It is clear that from the earliest times a kiss was not only a token of love,
but also under certain circumstances a symbol of profound respect. For example,
the son of Sirach (Ecclus., xxix, 5) describes how would-be borrowers, when they
wish to ingratiate themselves “kiss the hands of the lender, and in promises they
humble their voice”. It is in accordance with this symbolism, so universally understood
and practiced, that the Church enjoins the kissing of many holy objects, e.g. relics,
the book of the Gospels, the cross, blessed palms, candles, the hands of the clergy
and nearly all the utensils and vestments connected with the liturgy.

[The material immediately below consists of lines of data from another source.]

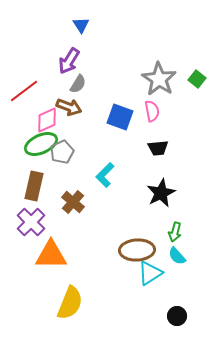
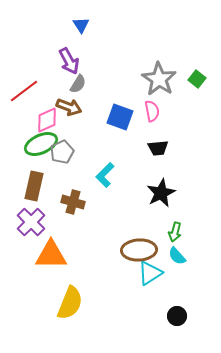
purple arrow: rotated 60 degrees counterclockwise
brown cross: rotated 25 degrees counterclockwise
brown ellipse: moved 2 px right
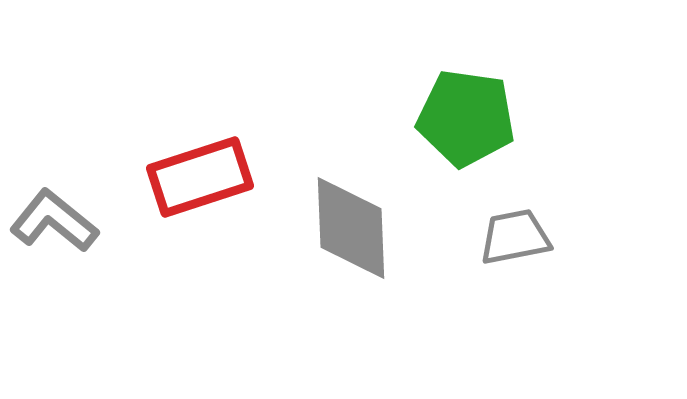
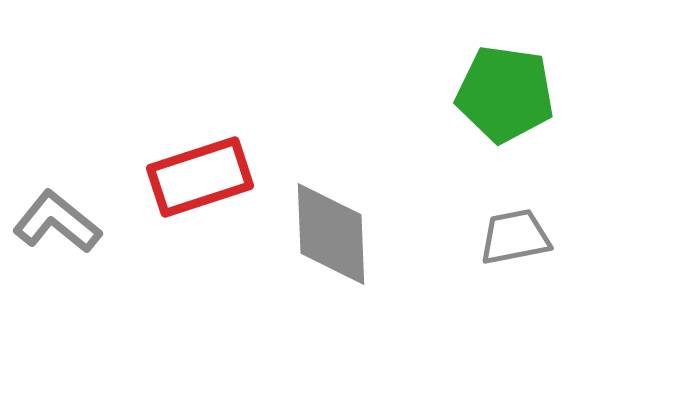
green pentagon: moved 39 px right, 24 px up
gray L-shape: moved 3 px right, 1 px down
gray diamond: moved 20 px left, 6 px down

Every time a priest kisses or reverences the altar, he does so in order to honor the altar
of sacrifice (which represents Christ) where the miracle of the Eucharist occurs. The kiss
also signifies the union of the Spouse (Christ) and his Bride (the Church). Another reason,
deeply rooted in ancient Christian tradition, is to reverence the relics of the saint or martyr
placed within the altar itself. During the first centuries of church history, Masses were often
celebrated in the underground catacombs on stone slabs covering the tomb of a martyr.
This was done in order to reverence the martyr and their heroic and ultimate sacrifice for the Lord.
This also was done out of necessity: Being a Christian was illegal throughout the Roman Empire
(thus the existence of martyrs) and the Mass had to be celebrated in secret. When the emperor
Constantine legalized Christianity early in the fourth century, the celebration of the Mass moved
from underground to above ground, from the catacombs to public buildings or churches. When this
transition occurred, the practice and tradition of venerating the martyrs was not left behind but
continued to be an important dimension of the Mass.

When a priest kisses the altar, he is reverencing the person of Christ, which the altar represents,
and is also, even if they are not present, continuing the ancient tradition of honoring the great and
heroic sacrifice of the martyrs.


Author Unknown.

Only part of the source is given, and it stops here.